3. AWS Backend (main/server/, main/devops/)

Responsibilities: Processing, storage, and semantic indexing

  • S3 Storage: Hashed keys for deduplication and versioning
  • Organized by GUID: guid/audio/counter.mp3, guid/video/counter.mp4, guid/photo/counter.jpg, guid/transcript/counter.txt
  • Lambda Functions:
  • Ingest Manifest (ingest_manifest/): Validates manifests, checks duplicates via S3 idempotency keys, enqueues to SQS
  • Process ASR (process_asr/): Transcribes audio using Whisper, enqueues to embedding queue
  • Process Embedding (process_embedding/): Generates 384-dim embeddings (MiniLM), stores in PostgreSQL + pgvector
  • SQS Queues: ingestion-queue → ProcessASR → embedding-queue → ProcessEmbedding (with processing-dlq for failures)
  • Processing Pipeline:
  • Automatic Speech Recognition (ASR) via Whisper
  • Speaker diarization (planned)
  • Entity extraction (people, places, objects, commitments) (planned)
  • Embedding generation from transcripts using sentence-transformers/all-MiniLM-L6-v2
  • PostgreSQL + pgvector: Unified database for metadata and vector storage
  • Metadata: Pointers to S3 blobs, timestamps, location hash, privacy flags, relationships
  • Vectors: Embeddings stored via pgvector extension for semantic similarity search
  • Benefits: Single database, native SQL queries, fast vector search, simpler operations than separate systems
  • Normalized Tables: Track canonical entities, relationships, and commitments (future: Neo4j option)

Data Flow

graph TD
    Glasses[Meta Ray-Ban Glasses] -->|Streaming A/V| Phone[Phone App]
    Phone -->|Meta SDK Wrapper| Manifest[Event Manifest]
    Phone -->|EventBuilder| Merged[Merged Events]
    Phone -->|UploadQueue| S3[S3 Storage]
    Phone -->|Manifest API| AWS[AWS Backend]

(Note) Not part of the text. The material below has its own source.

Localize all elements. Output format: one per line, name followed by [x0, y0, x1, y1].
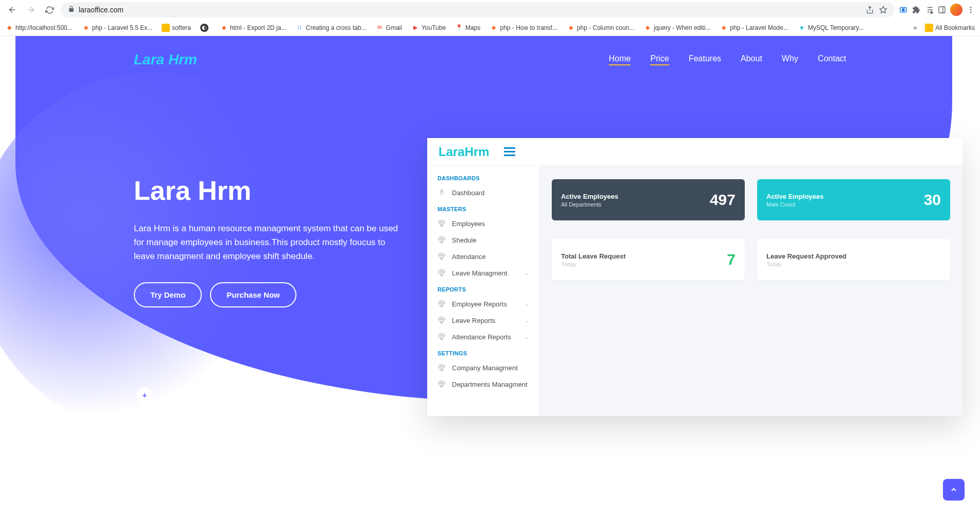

    AWS -->|Ingest Lambda| SQS1[Ingestion Queue]
    SQS1 -->|Process ASR Lambda| SQS2[Embedding Queue]
    SQS2 -->|Process Embedding Lambda| DB[PostgreSQL + pgvector]

    subgraph Storage
    S3
    DB
    end

Database Architecture

PostgreSQL + pgvector serves dual purpose: 1. Metadata storage: Event records, S3 pointers, timestamps, privacy flags, relationships 2. Vector storage: Embeddings for semantic search (via pgvector extension)

Why this approach? - Single database simplifies operations (no separate vector DB) - Native SQL for complex queries and relationships - pgvector provides fast vector similarity search - Easier to maintain and scale than separate systems - Design doc mentions LanceDB as alternative, but PostgreSQL + pgvector chosen for MVP

Future considerations: - Topics (mutable data): May use Elasticsearch with BM25 for faster updates - Memories (immutable): Continue using pgvector (updates are rare, appends are fast)

Event Manifest Schema

Event Manifests are JSON documents (schema version 2.1.0) that describe captured moments. The full JSON Schema is defined in schemas/manifest/v2.1.0/event_manifest.schema.json.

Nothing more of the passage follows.